__Aim of the task__:
As you print the data below, keep every line exactly as it is and leave the images behind.

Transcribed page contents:

◆ ◆ ◆

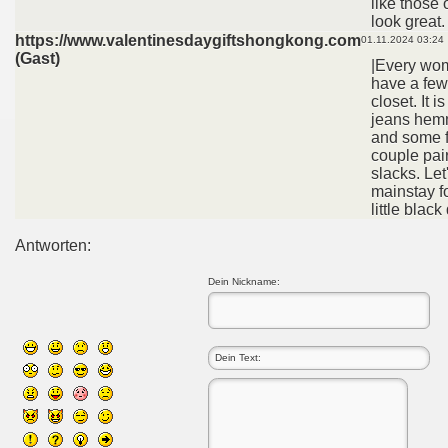
like those
look great.
https://www.valentinesdaygiftshongkong.com
01.11.2024 03:24
(Gast)
|Every wom
have a few
closet. It 
jeans hem
and some f
couple pair
slacks. Let
mainstay f
little black
Antworten:
Dein Nickname:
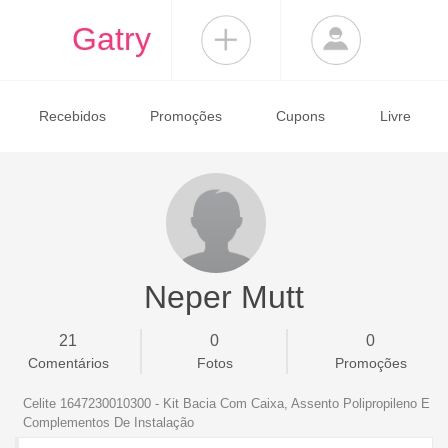
Gatry
Recebidos
Promoções
Cupons
Livre
Neper Mutt
21
0
0
Comentários
Fotos
Promoções
Celite 1647230010300 - Kit Bacia Com Caixa, Assento Polipropileno E
Complementos De Instalação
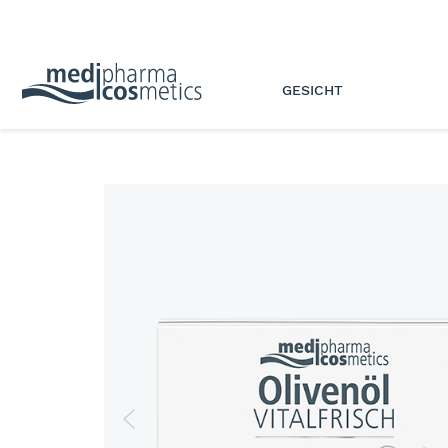
GESICHT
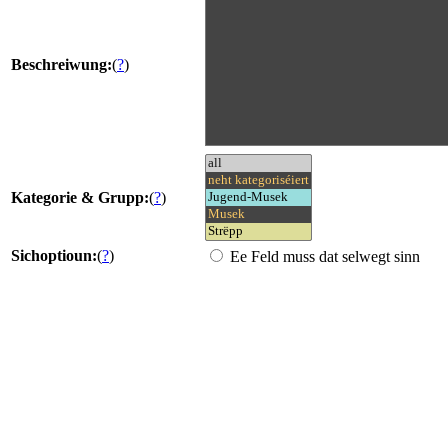
Beschreiwung:
(
?
)
Kategorie & Grupp:
(
?
)
Sichoptioun:
(
?
)
Ee Feld muss dat selwegt sinn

◆ ◆ ◆

__Task output__:
like those
look great.
https://www.valentinesdaygiftshongkong.com
01.11.2024 03:24
(Gast)
|Every wom
have a few
closet. It 
jeans hem
and some f
couple pair
slacks. Let
mainstay f
little black
Antworten:
Dein Nickname:
Gatry
Recebidos
Promoções
Cupons
Livre
Neper Mutt
21
0
0
Comentários
Fotos
Promoções
Celite 1647230010300 - Kit Bacia Com Caixa, Assento Polipropileno E
Complementos De Instalação
GESICHT
Beschreiwung:
(
?
)
Kategorie & Grupp:
(
?
)
Sichoptioun:
(
?
)
Ee Feld muss dat selwegt sinn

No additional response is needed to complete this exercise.